### TASK GOAL
In which lines of the data does the string "that" appear? Copy every one.
Start of MATERIAL FOR THIS TASK
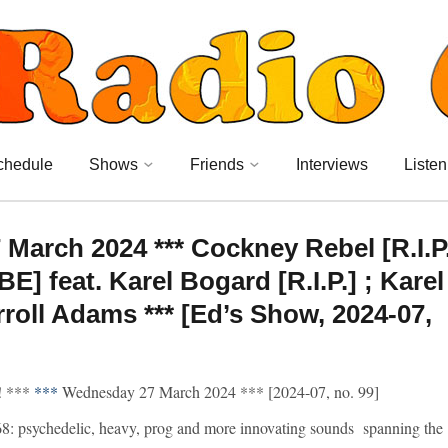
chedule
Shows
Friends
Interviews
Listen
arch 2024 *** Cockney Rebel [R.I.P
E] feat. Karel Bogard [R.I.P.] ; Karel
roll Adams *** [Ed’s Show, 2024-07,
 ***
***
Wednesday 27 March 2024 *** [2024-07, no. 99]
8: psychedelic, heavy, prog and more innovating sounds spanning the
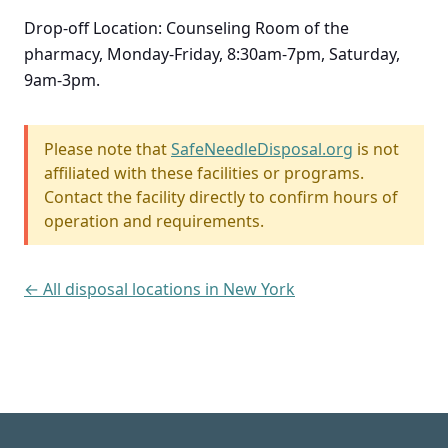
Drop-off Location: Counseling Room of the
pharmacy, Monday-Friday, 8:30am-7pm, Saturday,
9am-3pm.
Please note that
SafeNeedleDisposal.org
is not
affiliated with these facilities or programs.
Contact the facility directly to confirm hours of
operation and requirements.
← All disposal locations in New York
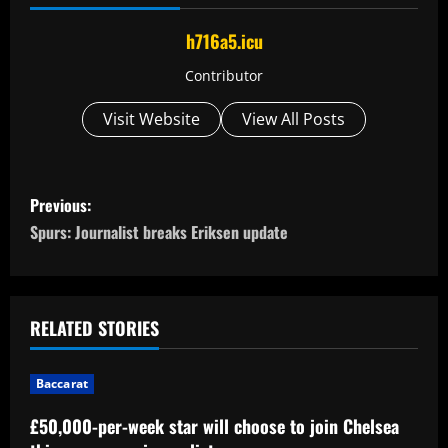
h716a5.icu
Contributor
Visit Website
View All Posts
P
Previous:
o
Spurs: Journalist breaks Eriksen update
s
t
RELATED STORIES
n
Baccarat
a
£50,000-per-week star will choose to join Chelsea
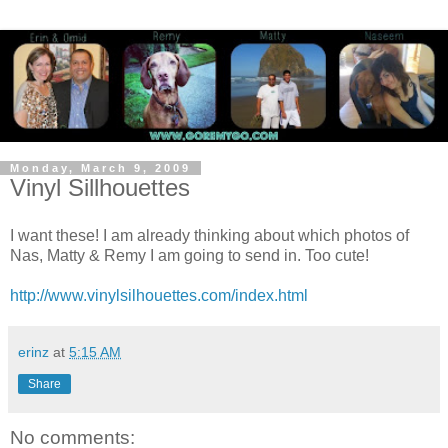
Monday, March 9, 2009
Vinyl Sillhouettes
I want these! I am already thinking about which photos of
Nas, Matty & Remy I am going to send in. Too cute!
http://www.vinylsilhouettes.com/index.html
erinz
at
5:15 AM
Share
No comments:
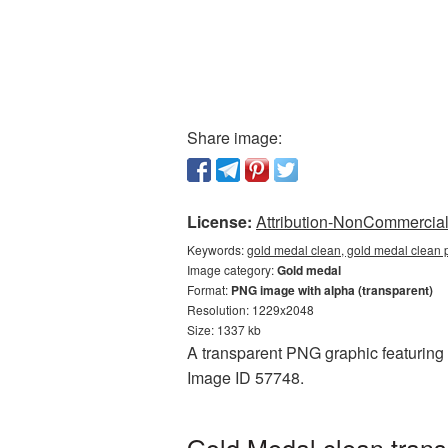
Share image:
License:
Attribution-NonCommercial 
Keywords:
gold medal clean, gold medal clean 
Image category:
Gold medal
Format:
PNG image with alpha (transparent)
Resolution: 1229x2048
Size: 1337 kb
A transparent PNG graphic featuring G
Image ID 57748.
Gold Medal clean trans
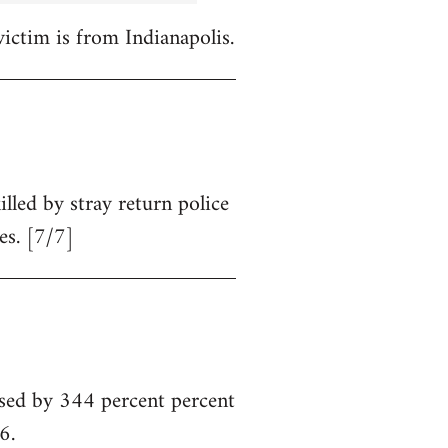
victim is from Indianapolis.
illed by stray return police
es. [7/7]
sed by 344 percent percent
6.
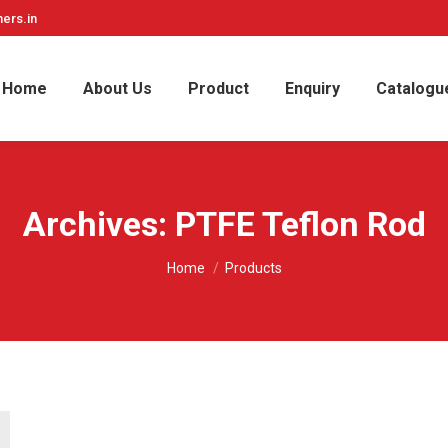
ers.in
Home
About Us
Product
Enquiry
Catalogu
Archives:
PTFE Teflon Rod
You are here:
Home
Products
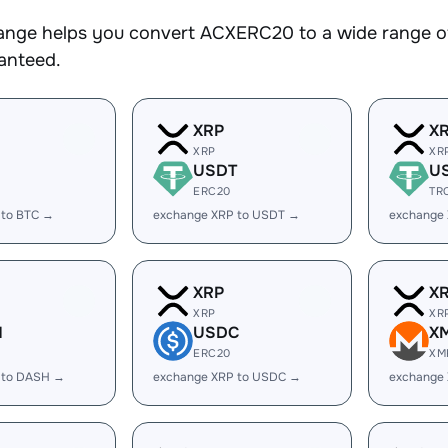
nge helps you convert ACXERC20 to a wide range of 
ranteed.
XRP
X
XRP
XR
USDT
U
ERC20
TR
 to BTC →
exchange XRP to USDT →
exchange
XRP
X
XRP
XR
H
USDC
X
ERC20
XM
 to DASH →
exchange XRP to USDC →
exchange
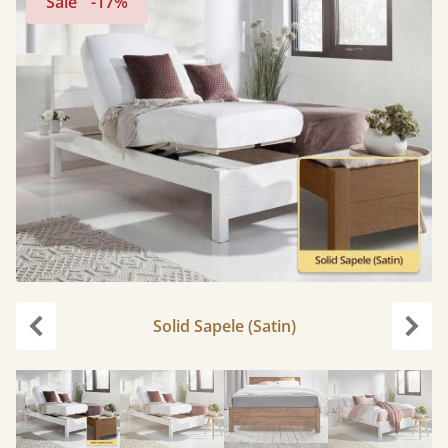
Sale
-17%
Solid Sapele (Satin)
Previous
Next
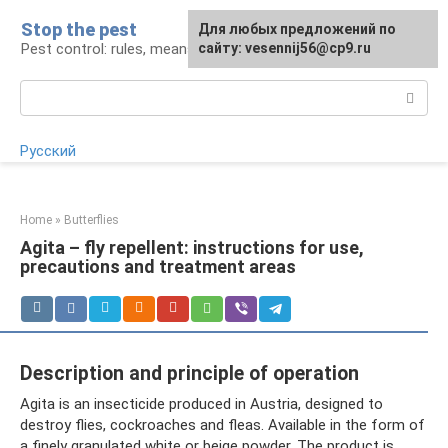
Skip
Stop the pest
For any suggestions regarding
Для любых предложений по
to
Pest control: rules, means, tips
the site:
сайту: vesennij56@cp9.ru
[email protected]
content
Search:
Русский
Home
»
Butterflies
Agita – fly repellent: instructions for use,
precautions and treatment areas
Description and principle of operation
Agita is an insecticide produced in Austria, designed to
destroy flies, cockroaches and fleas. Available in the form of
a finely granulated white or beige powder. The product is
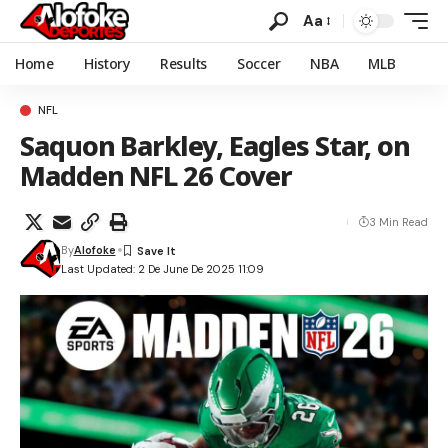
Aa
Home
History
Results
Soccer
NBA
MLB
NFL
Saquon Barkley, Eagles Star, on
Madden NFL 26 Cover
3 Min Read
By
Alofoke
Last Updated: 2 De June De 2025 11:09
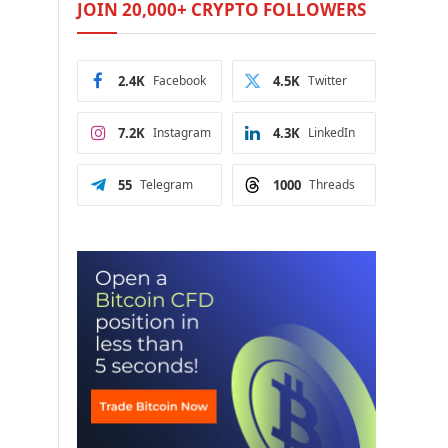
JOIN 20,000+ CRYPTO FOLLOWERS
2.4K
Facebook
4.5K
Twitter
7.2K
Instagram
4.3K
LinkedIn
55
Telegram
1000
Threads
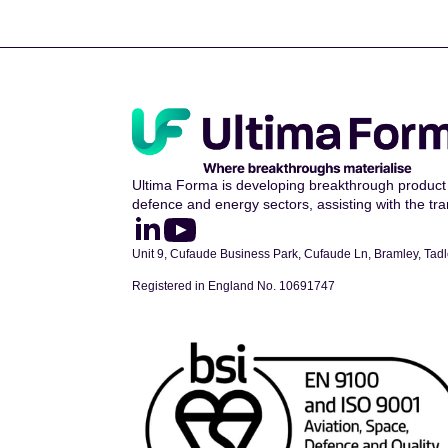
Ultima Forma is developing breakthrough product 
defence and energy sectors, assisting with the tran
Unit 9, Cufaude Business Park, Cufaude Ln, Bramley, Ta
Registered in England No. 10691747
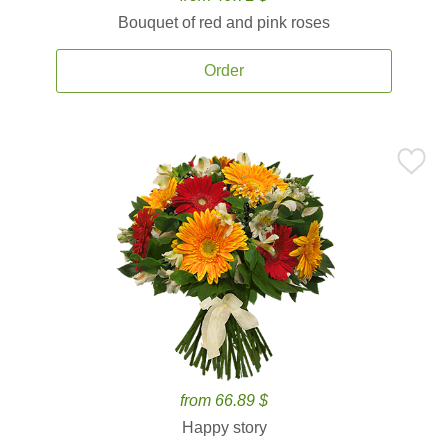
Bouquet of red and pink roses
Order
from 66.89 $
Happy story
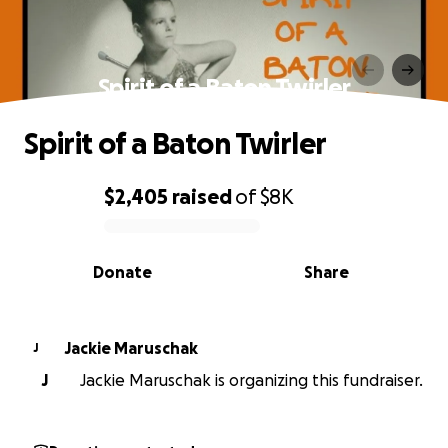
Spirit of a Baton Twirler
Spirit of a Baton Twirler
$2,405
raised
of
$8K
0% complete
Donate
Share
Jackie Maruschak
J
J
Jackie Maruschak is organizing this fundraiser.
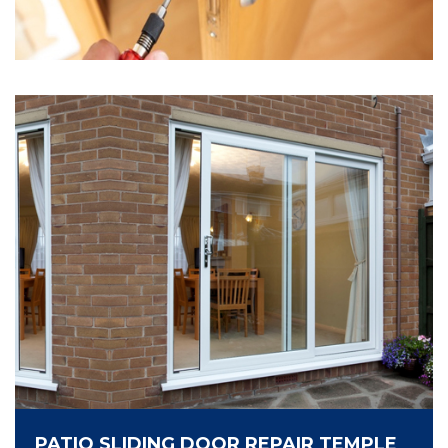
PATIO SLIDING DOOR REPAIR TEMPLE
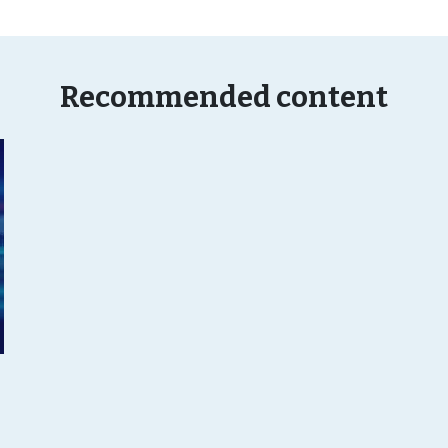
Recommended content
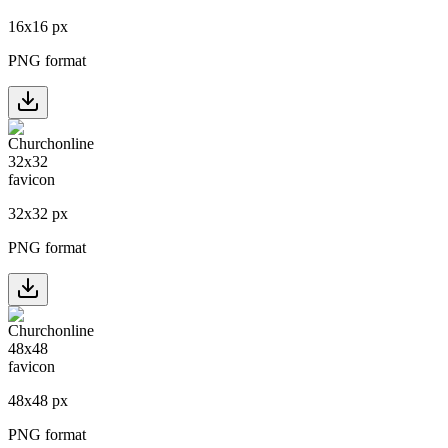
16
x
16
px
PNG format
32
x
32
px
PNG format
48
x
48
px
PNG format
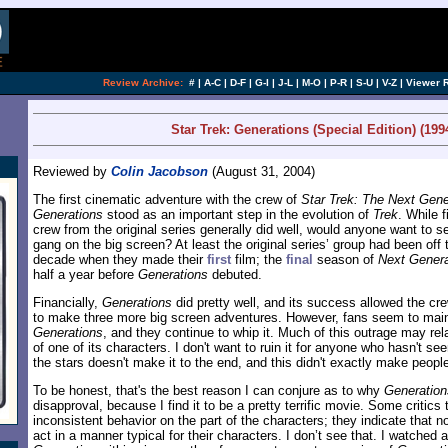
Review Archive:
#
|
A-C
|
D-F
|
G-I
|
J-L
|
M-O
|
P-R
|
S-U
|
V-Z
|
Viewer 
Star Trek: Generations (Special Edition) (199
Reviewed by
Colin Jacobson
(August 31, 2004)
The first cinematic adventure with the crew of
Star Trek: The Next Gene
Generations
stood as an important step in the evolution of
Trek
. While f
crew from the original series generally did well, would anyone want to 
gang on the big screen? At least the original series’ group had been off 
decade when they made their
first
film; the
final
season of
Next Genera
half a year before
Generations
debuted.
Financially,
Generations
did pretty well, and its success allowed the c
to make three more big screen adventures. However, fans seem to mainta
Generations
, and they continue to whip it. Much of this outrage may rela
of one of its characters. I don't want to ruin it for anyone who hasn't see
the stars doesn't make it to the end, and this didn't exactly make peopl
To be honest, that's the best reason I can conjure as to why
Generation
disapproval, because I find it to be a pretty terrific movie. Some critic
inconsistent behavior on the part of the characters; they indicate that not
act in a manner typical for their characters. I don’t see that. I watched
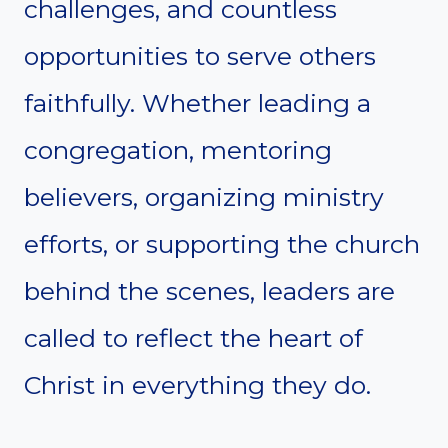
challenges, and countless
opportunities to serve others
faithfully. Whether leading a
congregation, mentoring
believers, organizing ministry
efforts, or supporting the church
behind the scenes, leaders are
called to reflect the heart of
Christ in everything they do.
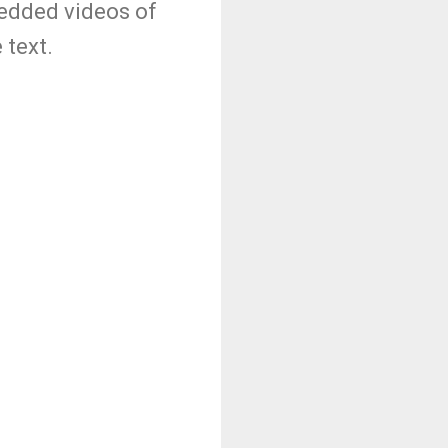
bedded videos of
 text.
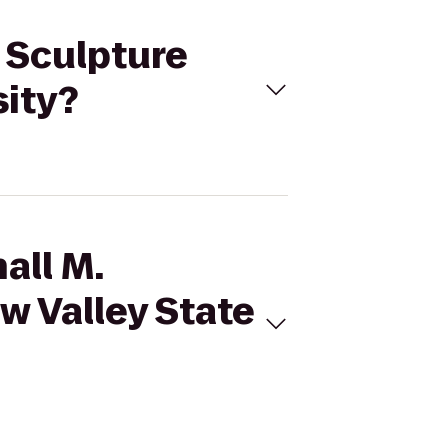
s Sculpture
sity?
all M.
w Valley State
End of MATERIAL FOR THIS TASK
### SOLUTION
Please note that
To be honest, that's the best reason I can conjure as to why
inconsistent behavior on the part of the characters; they indicate that not
act in a manner typical for their characters. I don’t see that. I watched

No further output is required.